Feasibility and economic evaluation study Final Report - 30 June 2015

The European Commission published a study prepared by EY that is titled “Implementing the destination principle to intra-EU B2B supplies of goods”.

The feasibility study examines issues of the current VAT model in force and the level of EU VAT fraud. It as well takes into consideration the compliance costs by taxable persons, especially those who conduct cross-border transactions versus domestic.
In this report, administrative costs for a Member State Tax Authority will include costs relating to the following activities: processing VAT registrations, undertaking VAT audits, reviewing VAT returns, reviewing EC Sales Lists (recapitulative statements), helpline and written query handling, and the implementation of new legislation.
The European Commission has identified two fundamental issues with the current model of taxation: namely the additional compliance costs borne by businesses that conduct cross-border trade when compared to those businesses that only trade domestically and the occurrence of VAT fraud.

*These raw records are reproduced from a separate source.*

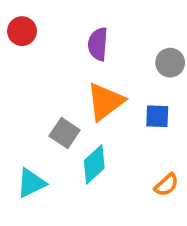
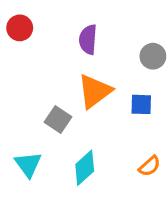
cyan diamond: (94, 164) -> (85, 168), moved
cyan triangle: (31, 183) -> (28, 164), turned -40

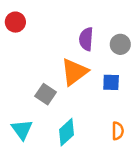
purple semicircle: (88, 40) -> (86, 39), moved
orange semicircle: (150, 166) -> (118, 131), turned -48

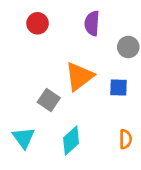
red circle: (15, 22) -> (38, 23), moved
purple semicircle: (86, 39) -> (92, 23), moved

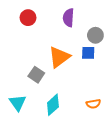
blue square: (118, 87) -> (88, 53), moved
orange semicircle: (125, 139) -> (93, 104), turned 80

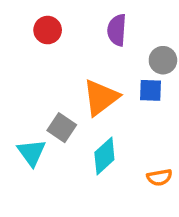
cyan triangle: (18, 103) -> (32, 152), moved
cyan diamond: (53, 105) -> (104, 156), moved

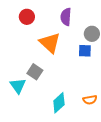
orange triangle: (101, 97) -> (50, 43), moved, turned -40
cyan diamond: (104, 156) -> (59, 103), moved

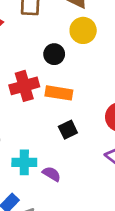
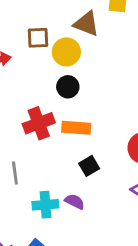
yellow circle: (83, 30) -> (66, 52), moved
purple semicircle: (52, 174) -> (75, 202), moved

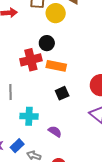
black circle: (68, 87) -> (47, 43), moved
purple semicircle: (75, 202) -> (55, 131), moved

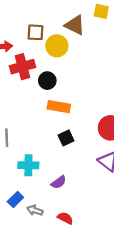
red cross: (31, 60) -> (22, 67), moved
purple semicircle: (55, 131) -> (59, 182), turned 112

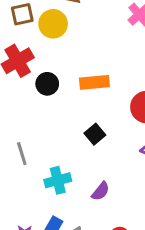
black circle: (47, 81) -> (47, 84), moved
orange rectangle: (59, 107) -> (94, 82), moved

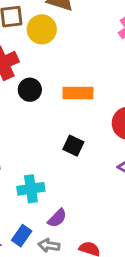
black square: (95, 134) -> (73, 146), turned -30
purple semicircle: (101, 191) -> (57, 218), moved

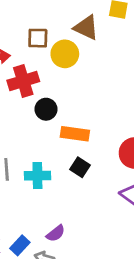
orange rectangle: (78, 93) -> (75, 134), moved
cyan cross: (31, 189) -> (37, 176), moved

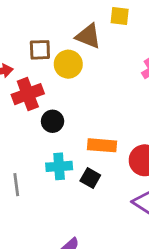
orange rectangle: (75, 134) -> (102, 145), moved
cyan cross: (37, 176) -> (59, 166), moved

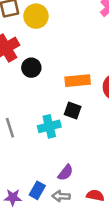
cyan cross: (59, 166) -> (49, 126), moved

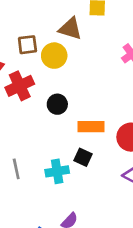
black circle: (31, 68) -> (57, 104), moved

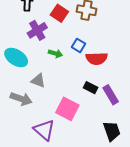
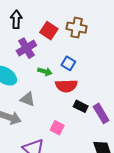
red semicircle: (97, 59) -> (66, 86), moved
pink square: (67, 109) -> (57, 128), size x0.6

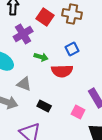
blue square: (68, 63) -> (72, 49), moved, turned 32
black rectangle: (81, 106) -> (44, 106), moved
pink square: (57, 128) -> (78, 112), moved

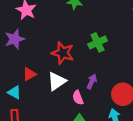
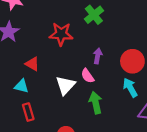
red triangle: (29, 74) -> (32, 64), turned -48
white triangle: (57, 81) -> (65, 85), moved

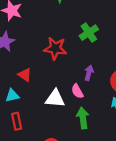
white triangle: (65, 85) -> (55, 99), turned 48
cyan triangle: (21, 86) -> (12, 95), turned -32

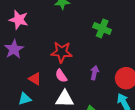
green cross: (89, 33) -> (102, 28), moved, turned -30
pink semicircle: (77, 91) -> (61, 76), moved

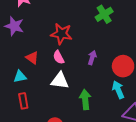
green cross: (102, 28) -> (104, 14), turned 30
purple star: (14, 49) -> (14, 26), turned -30

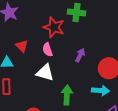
green cross: (104, 14) -> (77, 13), moved, turned 30
cyan arrow: (118, 90) -> (101, 90), turned 108

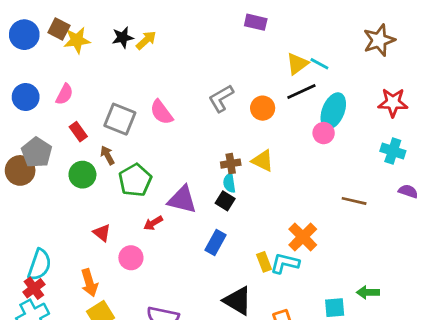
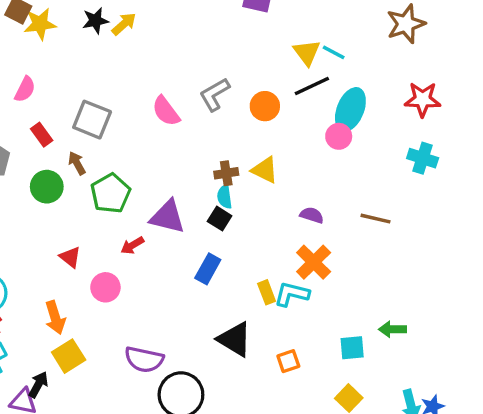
yellow triangle: (297, 64) -> (307, 52), turned -30
pink semicircle: (161, 112) -> (166, 111), moved
purple semicircle: (408, 191) -> (312, 215), moved

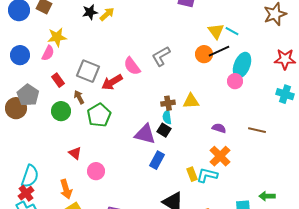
yellow star: (40, 24) -> (57, 37), moved
orange circle: (265, 106) -> (204, 54), moved
yellow triangle: (265, 170) -> (191, 101), turned -30
purple triangle: (168, 217) -> (145, 134), moved
red arrow: (132, 245) -> (112, 82), moved, size x1.5

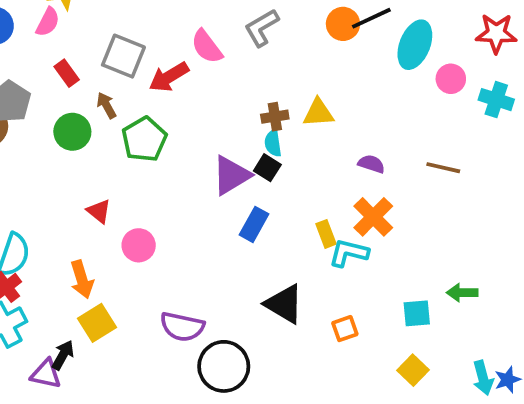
pink circle: (235, 81) -> (451, 79), moved
purple triangle: (145, 134) -> (231, 175), turned -45
yellow rectangle: (192, 174) -> (326, 234), moved

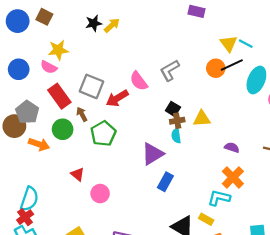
pink semicircle: (48, 22) -> (49, 67), turned 91
red rectangle: (67, 73) -> (59, 96), size x1.6
black square: (267, 168) -> (173, 109), moved
yellow rectangle: (326, 234) -> (206, 219), moved, turned -40
orange arrow: (82, 279) -> (39, 144), moved, turned -54

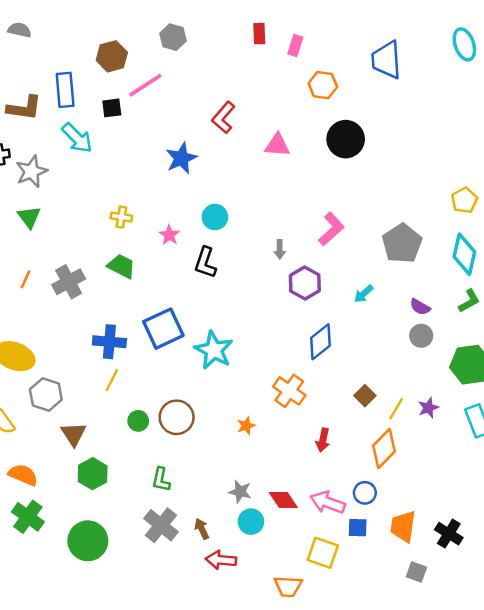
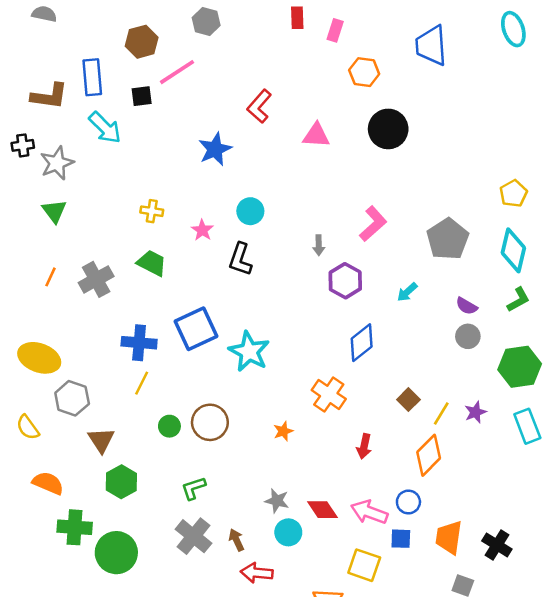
green L-shape: (161, 480) -> (193, 488), turned 60
green cross: (28, 517) -> (75, 527), moved, turned -32

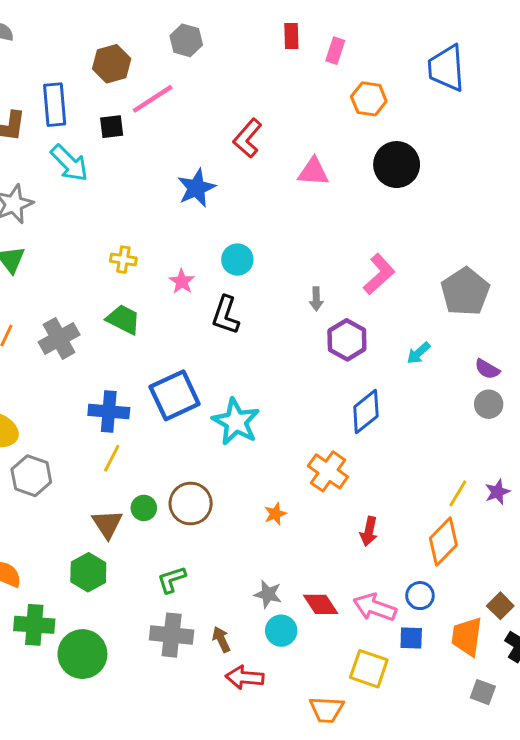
brown square: (408, 400) -> (500, 606), moved
brown triangle: (101, 440) -> (107, 524), moved
gray cross: (193, 536) -> (172, 635), turned -33

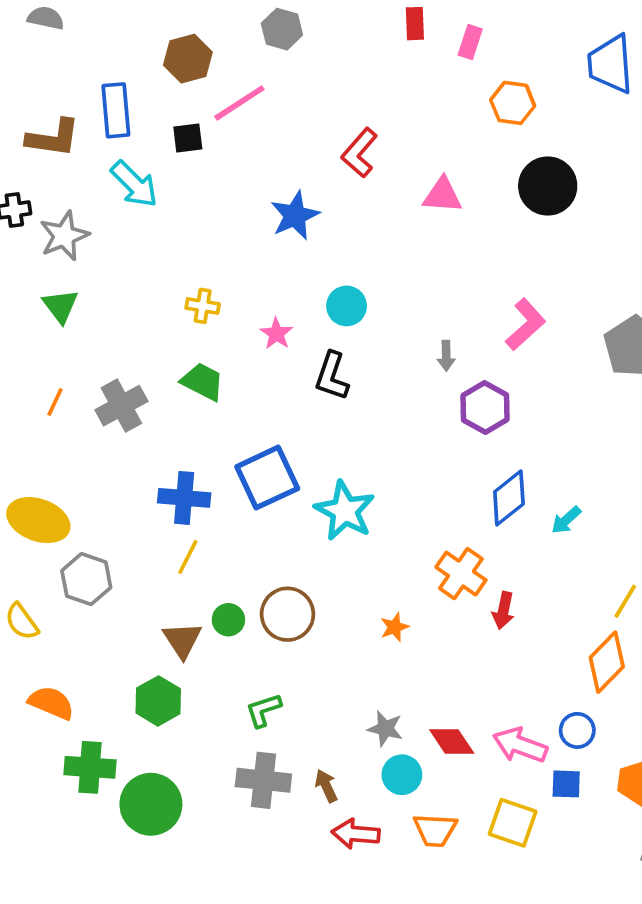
cyan arrow: (419, 353) -> (566, 520), moved
red arrow: (369, 531) -> (503, 610), moved
orange trapezoid: (326, 710) -> (435, 830), moved

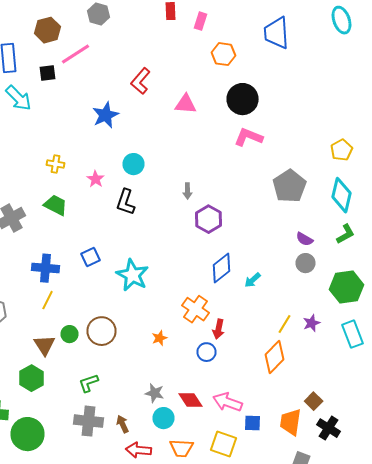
pink L-shape: (526, 324) -> (248, 137), moved, turned -116
blue square: (267, 478) -> (90, 257), size x0.6
blue circle: (577, 730) -> (206, 352), moved

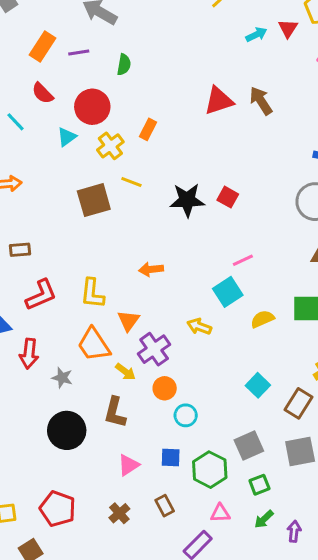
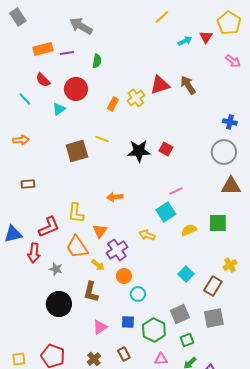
orange rectangle: (43, 47) -> (43, 49), turned 42
yellow cross: (110, 146) -> (136, 98), moved
red L-shape: (41, 295) -> (49, 227), moved

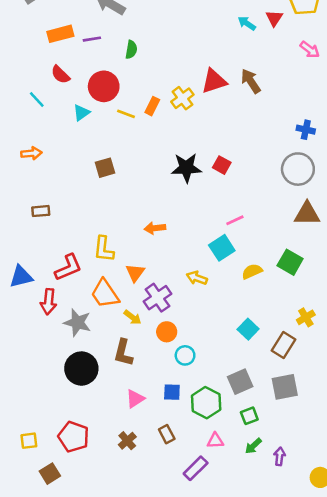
cyan arrow: (185, 41) -> (247, 23), turned -120
yellow line: (102, 139) -> (126, 114), moved
brown square: (77, 151) -> (105, 168), size x0.7
green square: (218, 223) -> (290, 262), turned 30
gray star: (56, 269) -> (77, 323), size x1.5

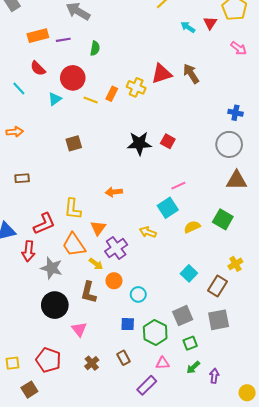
yellow cross: (182, 98) -> (136, 87), turned -30
orange circle: (167, 332) -> (114, 281), moved
pink triangle: (135, 399) -> (79, 329), moved, turned -35

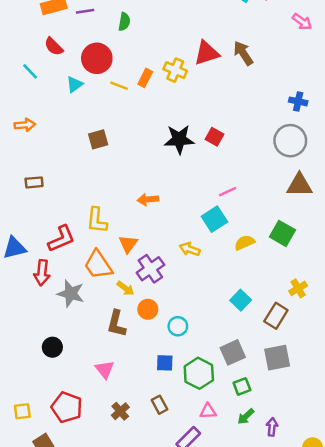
black circle: (55, 305) -> (52, 347), moved, size x0.6

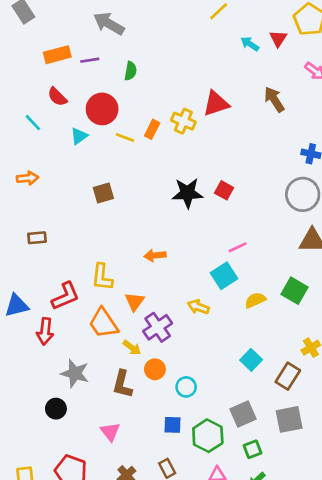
brown arrow: (243, 53) -> (274, 99), moved
gray star: (71, 294) -> (75, 373), moved

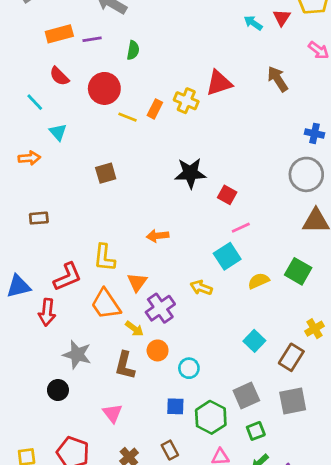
cyan triangle: (79, 136) -> (58, 132), moved, turned -36
red square: (224, 190) -> (227, 195), moved

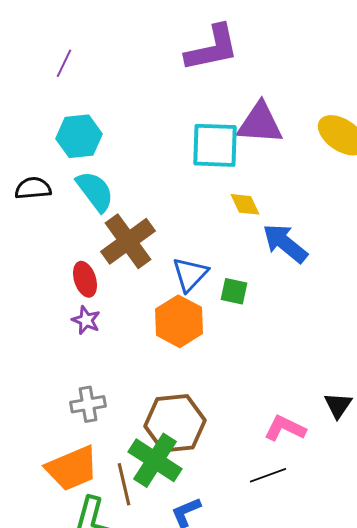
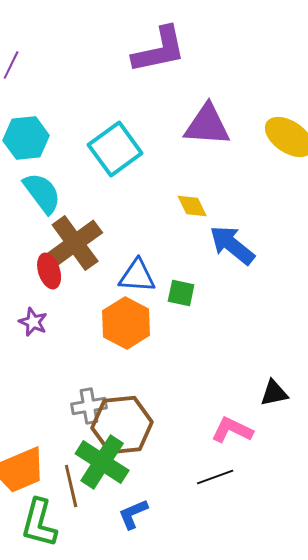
cyan square: (215, 145) -> (115, 149), moved, turned -38
blue triangle: (190, 274) -> (137, 276), turned 51
red ellipse: (85, 279) -> (49, 271), moved
gray cross: (88, 404) -> (89, 406), moved
black triangle: (338, 405) -> (274, 393), moved, turned 44

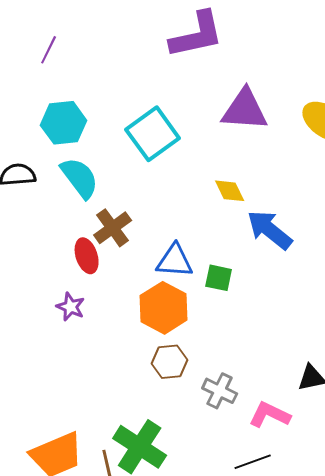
brown cross: (75, 243) -> (113, 228), size x0.7
gray cross: (89, 406) -> (220, 391), moved, turned 36
brown hexagon: (122, 425) -> (170, 362), moved, size x0.6

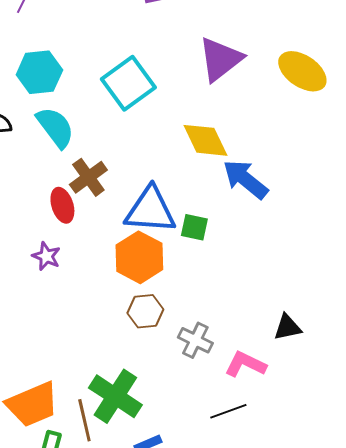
purple triangle: (245, 110) -> (220, 59), turned -42
yellow diamond: (230, 191) -> (205, 140), size x1.5
blue triangle: (175, 261) -> (150, 210), size x1.4

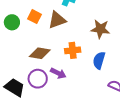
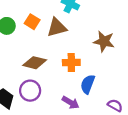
blue semicircle: (99, 60) -> (88, 84), moved
purple arrow: (58, 73) -> (71, 103), moved

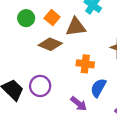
brown diamond: (35, 63) -> (50, 44), moved

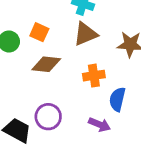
brown triangle: (76, 27) -> (85, 34), moved

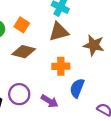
purple arrow: (99, 125) -> (50, 101), moved

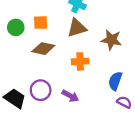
orange square: (22, 25) -> (41, 23), turned -32
blue semicircle: (77, 88) -> (115, 81), moved

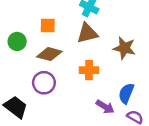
green circle: (16, 27) -> (17, 41), moved
purple circle: (41, 90) -> (44, 83), moved
purple arrow: (70, 96) -> (105, 107), moved

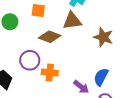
brown diamond: (49, 54) -> (50, 37), moved
orange cross: (89, 70) -> (50, 73), moved

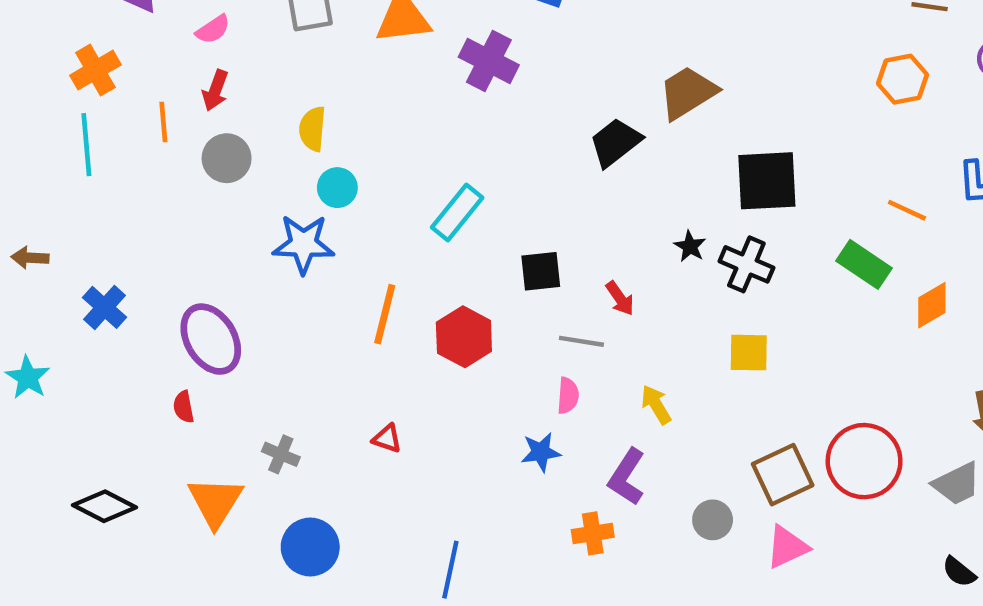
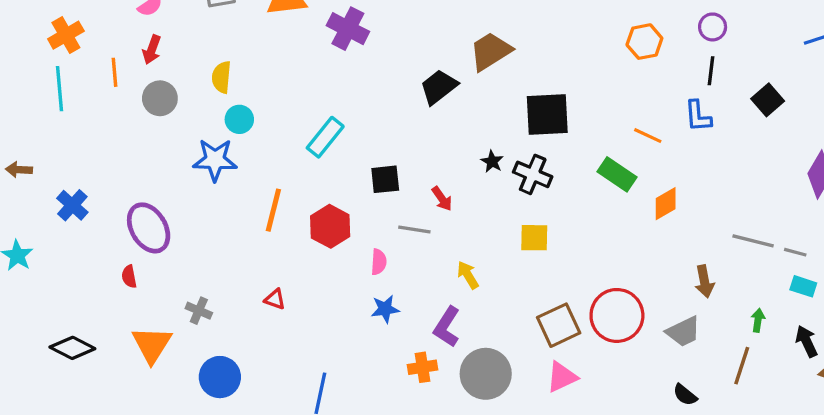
pink semicircle: (568, 396) -> (379, 262), moved
gray circle: (713, 520) -> (486, 374), moved, size x1.8

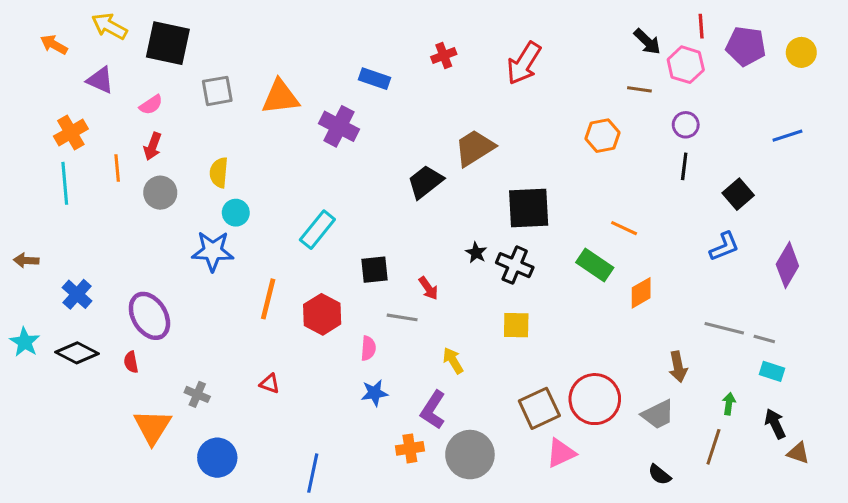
orange hexagon: (644, 42) -> (602, 136), moved
blue L-shape: (698, 116) -> (724, 247), moved, turned -108
black diamond: (72, 348) -> (77, 353), moved
pink triangle: (562, 377) -> (561, 453), moved

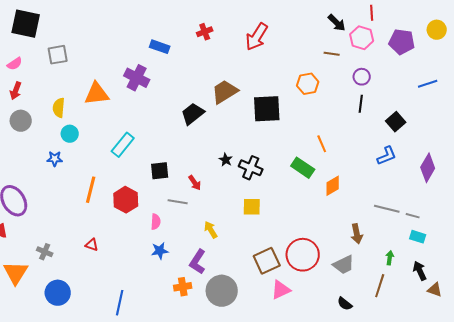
purple pentagon: (746, 46) -> (402, 42), moved
orange triangle: (280, 97) -> (97, 94), moved
black square: (529, 208) -> (267, 109), moved
orange line: (624, 228) -> (322, 144), turned 42
blue star: (213, 251) -> (55, 159), size x0.6

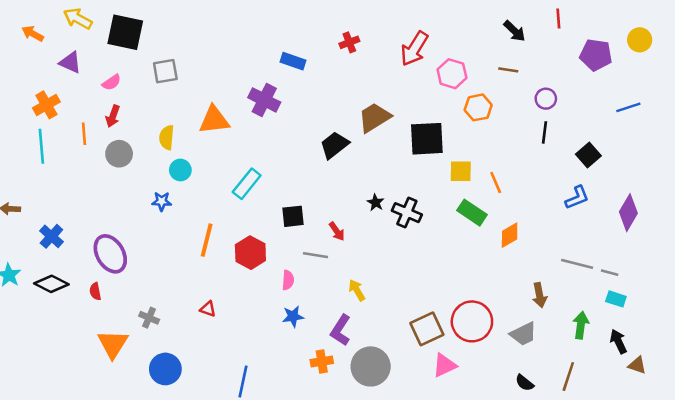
pink hexagon: (362, 38) -> (452, 74), moved
yellow square: (252, 207) -> (461, 171), moved
green arrow: (390, 258) -> (581, 325), size x1.5
brown line: (380, 286) -> (568, 376), moved

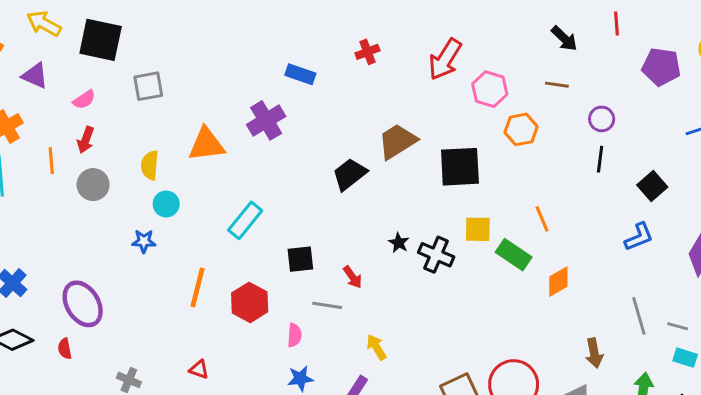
purple cross: (264, 100) -> (266, 120), turned 32
yellow square: (461, 171) -> (478, 229), moved
gray line: (577, 264) -> (639, 316), turned 60

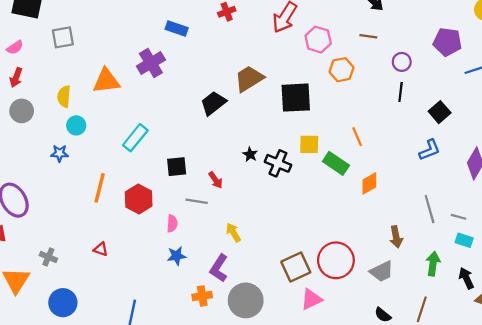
purple pentagon: (661, 67) -> (447, 42), moved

The European Commission has commissioned EY to conduct a study of five policy options designed to enable the implementation of a destination based VAT system across the EU that to some extent addresses these issues.

As part of the study, EY has gathered information from businesses, tax experts, Member States’ Tax Authorities and additional sources in order to make a comparison against the current “As Is” taxation model and also determine the impact of the implementation of each of the five proposed policy options.

This information aims to assess the impact of the five policy options from both a qualitative and quantitative perspective.

To this end, information has been obtained on business compliance costs, tax administration costs, cash flow costs, VAT fraud implications, legislative implications and aspects of practical implementation for each of the five proposed policies.

In addition to the collection and analysis of this information, EY has provided a conclusion as to whether the policy options have a potential to address the two fundamental issues and what (if any) impact there will be on the European economy as a whole.